*** Data ***

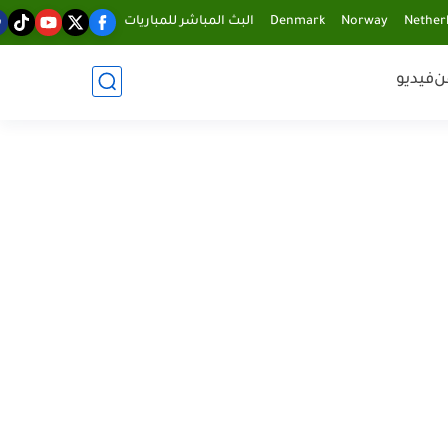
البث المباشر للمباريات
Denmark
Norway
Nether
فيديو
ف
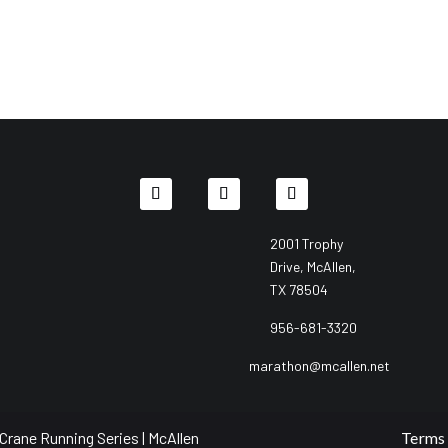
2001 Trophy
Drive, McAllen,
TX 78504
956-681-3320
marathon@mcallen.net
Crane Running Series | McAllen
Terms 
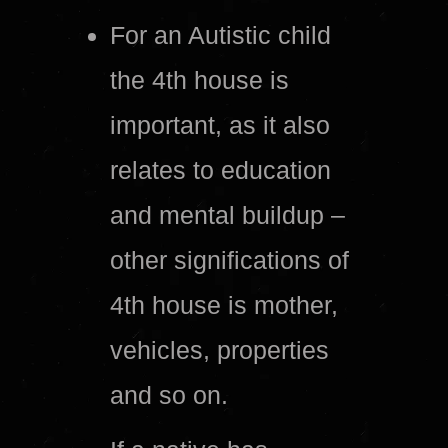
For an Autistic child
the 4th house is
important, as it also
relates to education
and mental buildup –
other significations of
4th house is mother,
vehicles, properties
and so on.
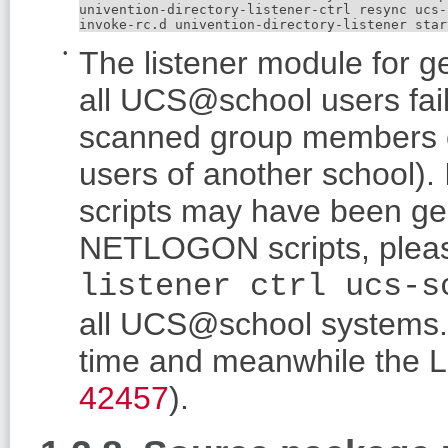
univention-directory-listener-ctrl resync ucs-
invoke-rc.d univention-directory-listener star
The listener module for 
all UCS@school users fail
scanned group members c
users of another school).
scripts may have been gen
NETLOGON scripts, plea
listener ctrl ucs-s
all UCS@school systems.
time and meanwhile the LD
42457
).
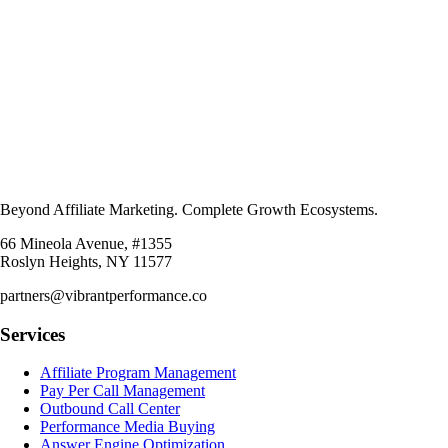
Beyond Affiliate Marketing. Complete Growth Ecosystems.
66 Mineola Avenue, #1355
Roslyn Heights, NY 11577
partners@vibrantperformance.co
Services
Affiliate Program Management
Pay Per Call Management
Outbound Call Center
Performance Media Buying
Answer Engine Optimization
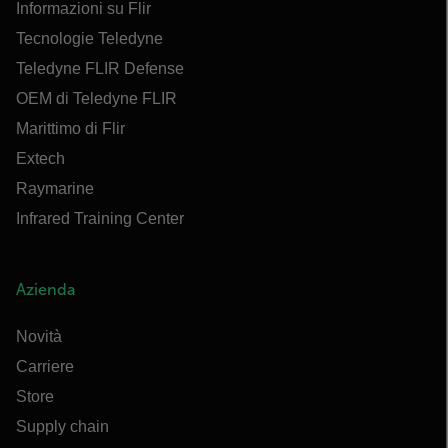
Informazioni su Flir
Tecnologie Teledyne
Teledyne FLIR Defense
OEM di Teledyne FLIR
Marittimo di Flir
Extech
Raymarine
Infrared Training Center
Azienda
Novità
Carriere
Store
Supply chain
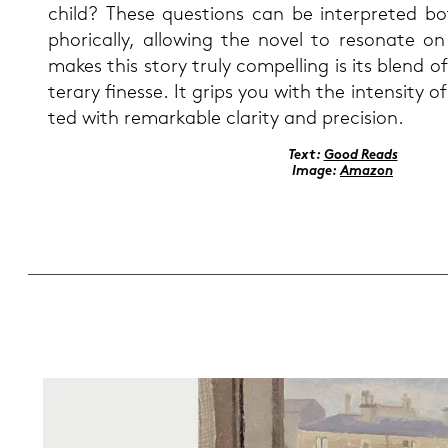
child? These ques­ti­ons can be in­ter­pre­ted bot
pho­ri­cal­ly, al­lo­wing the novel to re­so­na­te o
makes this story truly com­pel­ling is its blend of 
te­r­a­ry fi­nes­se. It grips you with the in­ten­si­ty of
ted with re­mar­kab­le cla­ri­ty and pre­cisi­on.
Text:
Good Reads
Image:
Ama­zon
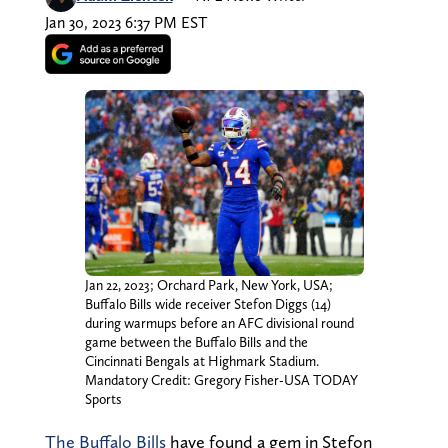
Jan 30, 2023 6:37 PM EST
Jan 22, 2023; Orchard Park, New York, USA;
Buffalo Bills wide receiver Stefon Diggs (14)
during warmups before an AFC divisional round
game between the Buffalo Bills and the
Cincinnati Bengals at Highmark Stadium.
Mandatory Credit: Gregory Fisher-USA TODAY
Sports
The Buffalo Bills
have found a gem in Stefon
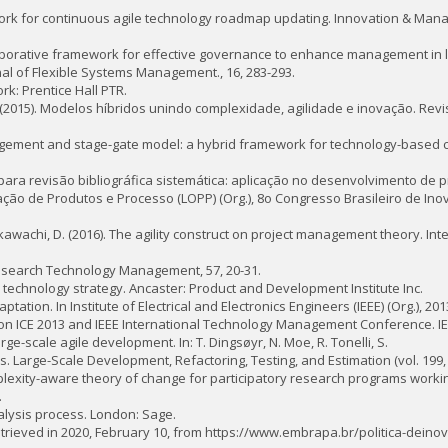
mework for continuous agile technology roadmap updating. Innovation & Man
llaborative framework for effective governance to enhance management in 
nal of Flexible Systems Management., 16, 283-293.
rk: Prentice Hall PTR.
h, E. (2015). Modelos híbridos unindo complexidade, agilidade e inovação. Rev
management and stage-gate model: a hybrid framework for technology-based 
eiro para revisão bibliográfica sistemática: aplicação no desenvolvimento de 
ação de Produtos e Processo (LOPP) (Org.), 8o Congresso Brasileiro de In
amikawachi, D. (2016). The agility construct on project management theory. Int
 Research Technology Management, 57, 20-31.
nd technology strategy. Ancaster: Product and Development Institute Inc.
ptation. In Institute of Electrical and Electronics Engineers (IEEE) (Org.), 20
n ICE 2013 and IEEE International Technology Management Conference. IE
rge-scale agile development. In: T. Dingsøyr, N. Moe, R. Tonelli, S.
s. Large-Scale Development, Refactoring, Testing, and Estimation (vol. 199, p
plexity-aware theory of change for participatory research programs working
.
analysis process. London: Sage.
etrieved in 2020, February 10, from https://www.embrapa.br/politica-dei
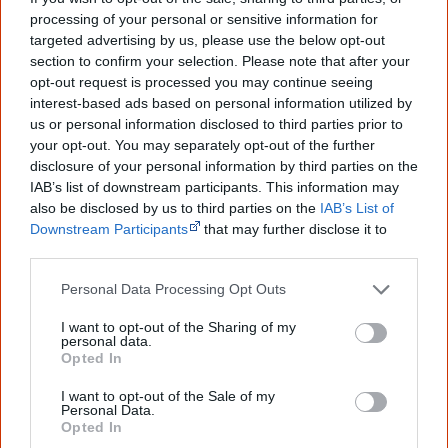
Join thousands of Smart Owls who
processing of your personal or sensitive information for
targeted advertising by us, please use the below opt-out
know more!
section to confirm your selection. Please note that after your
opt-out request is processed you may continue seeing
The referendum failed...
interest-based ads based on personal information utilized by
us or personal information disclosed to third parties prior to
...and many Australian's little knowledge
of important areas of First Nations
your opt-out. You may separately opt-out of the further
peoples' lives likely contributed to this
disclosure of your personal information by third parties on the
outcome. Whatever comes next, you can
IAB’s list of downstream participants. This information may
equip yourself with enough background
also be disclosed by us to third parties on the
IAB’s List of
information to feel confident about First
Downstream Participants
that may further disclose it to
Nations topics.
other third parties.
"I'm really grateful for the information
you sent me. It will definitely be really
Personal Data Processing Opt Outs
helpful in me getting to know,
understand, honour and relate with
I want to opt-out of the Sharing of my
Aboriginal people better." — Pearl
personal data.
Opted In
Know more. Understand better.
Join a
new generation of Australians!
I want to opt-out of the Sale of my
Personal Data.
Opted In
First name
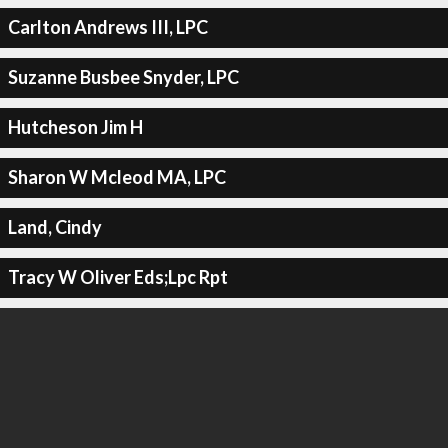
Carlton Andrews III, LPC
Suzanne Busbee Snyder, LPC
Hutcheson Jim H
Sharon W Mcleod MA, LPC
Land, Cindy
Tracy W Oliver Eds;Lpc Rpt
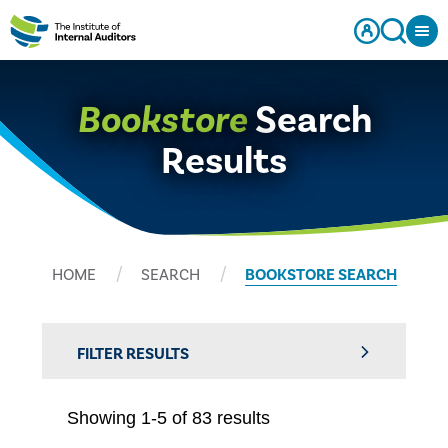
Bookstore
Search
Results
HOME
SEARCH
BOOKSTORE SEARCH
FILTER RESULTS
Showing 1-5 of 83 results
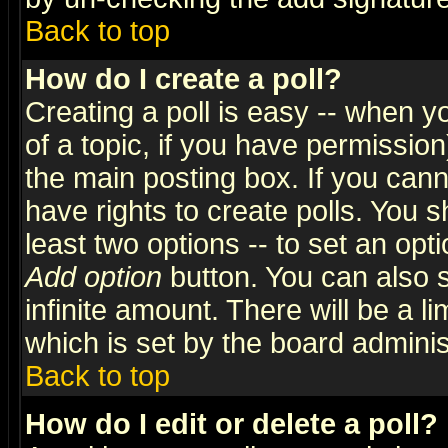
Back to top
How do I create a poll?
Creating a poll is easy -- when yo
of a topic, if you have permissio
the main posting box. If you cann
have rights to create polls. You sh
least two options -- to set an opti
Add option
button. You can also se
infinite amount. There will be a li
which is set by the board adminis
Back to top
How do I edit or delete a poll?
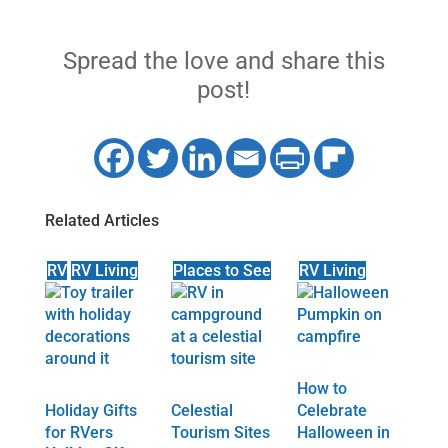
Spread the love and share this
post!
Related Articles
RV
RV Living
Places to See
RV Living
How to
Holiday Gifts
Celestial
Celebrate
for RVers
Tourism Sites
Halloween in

*** End of Data ***

## Task to carry out
Quote the lines above exactly, starting with the one that has "ted with re­mar­kab­le" and ending with the one that has "h, E. (2015)."; drop the pictures and include nothing else.

## Problem solution
ted with re­mar­kab­le cla­ri­ty and pre­cisi­on.
Text:
Good Reads
Image:
Ama­zon
Jan 30, 2023 6:37 PM EST
Jan 22, 2023; Orchard Park, New York, USA;
Buffalo Bills wide receiver Stefon Diggs (14)
during warmups before an AFC divisional round
game between the Buffalo Bills and the
Cincinnati Bengals at Highmark Stadium.
Mandatory Credit: Gregory Fisher-USA TODAY
Sports
The Buffalo Bills
have found a gem in Stefon
mework for continuous agile technology roadmap updating. Innovation & Man
llaborative framework for effective governance to enhance management in 
nal of Flexible Systems Management., 16, 283-293.
rk: Prentice Hall PTR.
h, E. (2015). Modelos híbridos unindo complexidade, agilidade e inovação. Rev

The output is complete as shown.